Bomba de fragmentação (Foto: Reprodução)
Bomba de fragmentação (Foto: Reprodução)

O aumento das tensões no Oriente Médio tem sido acompanhado pelo uso de diferentes estratégias militares por países como Irã, Israel e Estados Unidos, incluindo armamentos de alto impacto.

Entre eles, ganham destaque dois tipos de explosivos empregados em operações recentes, as bombas de fragmentação e as bombas de penetração, cada uma desenvolvida para objetivos específicos em cenários de combate.

As bombas de fragmentação são projetadas para se dispersar no ar, liberando múltiplos submunições sobre uma ampla área, o que amplia o alcance do ataque. Já as bombas de penetração têm como foco atingir estruturas reforçadas, como bunkers subterrâneos, sendo utilizadas em alvos estratégicos mais protegidos.

Bombas de fragmentação

As bombas de fragmentação têm sido apontadas como um dos armamentos utilizados pelo Irã em ataques direcionados a áreas abertas em grandes centros urbanos de Israel. Diferentemente de outros explosivos convencionais, esse tipo de munição pode ser transportado por mísseis, mas não explode ao atingir o solo.

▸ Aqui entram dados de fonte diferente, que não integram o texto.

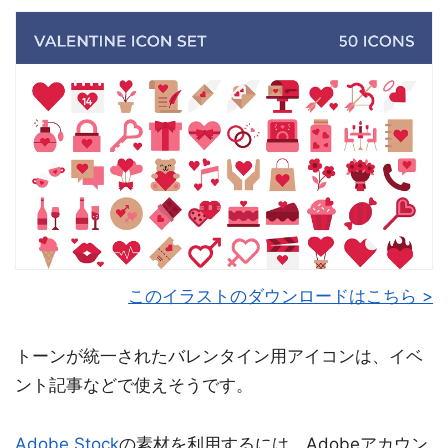
このイラストのダウンロードはこちら >
トーンが統一されたバレンタイン用アイコンは、イベ
ント記事などで使えそうです。
Adobe Stock
の素材を利用するには、Adobeアカウン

A detonação ocorre ainda no ar, liberando uma grande quantidade de submunições que se espalham por uma área extensa, que pode alcançar dimensões equivalentes a vários campos de futebol. Esses pequenos explosivos, semelhantes ao tamanho de granadas, são projetados para se dispersar horizontalmente, ampliando o alcance do impacto.

Em geral, esse tipo de armamento não é voltado para destruir estruturas reforçadas ou alvos blindados. Seu uso costuma estar associado a ataques contra tropas em campo aberto ou veículos militares de menor proteção, o que aumenta a preocupação internacional devido ao risco de atingir áreas amplas e, consequentemente, civis.

Bombas de penetração

As chamadas bombas de penetração têm sido empregadas em operações militares específicas, como ações recentes conduzidas pelos Estados Unidos em regiões estratégicas do Oriente Médio. Diferentemente de outros tipos de explosivos, esse armamento é desenvolvido para atingir alvos subterrâneos com alta precisão.

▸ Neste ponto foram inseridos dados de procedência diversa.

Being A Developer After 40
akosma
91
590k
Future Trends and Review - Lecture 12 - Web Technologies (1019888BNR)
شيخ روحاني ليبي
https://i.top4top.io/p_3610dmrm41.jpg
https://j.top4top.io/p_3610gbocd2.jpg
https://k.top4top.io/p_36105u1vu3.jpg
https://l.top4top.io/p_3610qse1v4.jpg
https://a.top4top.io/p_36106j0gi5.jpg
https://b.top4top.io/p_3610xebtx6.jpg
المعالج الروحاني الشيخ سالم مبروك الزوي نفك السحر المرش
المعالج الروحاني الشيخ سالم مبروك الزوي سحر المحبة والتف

Essas bombas são projetadas para perfurar o solo em alta velocidade antes de explodir, alcançando estruturas protegidas, como bunkers, túneis e instalações militares enterradas. Para isso, contam com um sistema de detonação retardada, que impede a explosão no momento do impacto e garante que o artefato só seja acionado após atingir a profundidade desejada.

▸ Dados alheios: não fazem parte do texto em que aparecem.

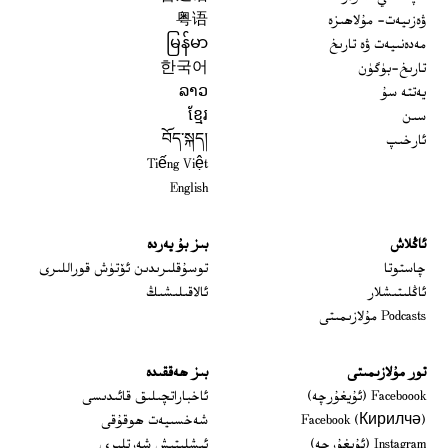
ۋەزىيەت- مۇلاھىزە
粤语
مەدەنىيەت ۋە تارىخ
မြန်မာ
تارىخ-بۈگۈن
한국어
يەتتە سۇ
ລາວ
سىن
ខ្មែរ
ئارخىپ
བོད་སྐད།
Tiếng Việt
English
ئاڭلاش
بىز بۇ يەردە
 window
چاستوتا
توسۇقلىرىدىن ئۆتۈش قوراللىرى
ئاڭلىتىشلار
ئالاقىلىشىڭ
Podcasts مۇلازىمىتى
تور مۇلازىمىتى
بىز ھەققىدە
Opens in new window
Faceboook (ئۇيغۇرچە)
ئاخباراتچىلىق قائىدىسى
Opens in new window
Facebook (Кирилчә)
شەخسىيەت ھوقۇقى
Opens in new window
Instagram (ئۇيغۇرچە)
ئىشلىتىش شەرتلىرى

Geralmente lançadas por aeronaves militares, essas munições possuem uma estrutura reforçada e peso elevado, podendo chegar a cerca de duas toneladas. Além da complexidade tecnológica, o custo também é um fator relevante: cada unidade pode ultrapassar a casa dos milhões de dólares, sem considerar os gastos adicionais com logística e operação das missões aéreas.

Baixo custo torna arma estratégica

Estimadas em cerca de US$ 14 mil por unidade, essas armas são consideradas estratégicas por permitirem atingir diversos alvos com um único disparo, reduzindo a necessidade de lançamentos múltiplos.

Apesar dessa eficiência no campo de batalha, o uso desse tipo de armamento é alvo de forte restrição internacional. Um tratado firmado em 2008 baniu as bombas de fragmentação em mais de uma centena de países, principalmente devido ao alto risco para civis.

Isso ocorre tanto pela ampla área atingida quanto pela possibilidade de submunições não detonarem, permanecendo ativas no solo e oferecendo perigo mesmo após o fim dos conflitos.

O Brasil não aderiu ao acordo internacional que proíbe esse tipo de explosivo. O país possui um setor de defesa relevante no cenário global, e esse tipo de armamento figura entre os produtos comercializados para outras nações, o que também alimenta debates sobre sua utilização e regulamentação.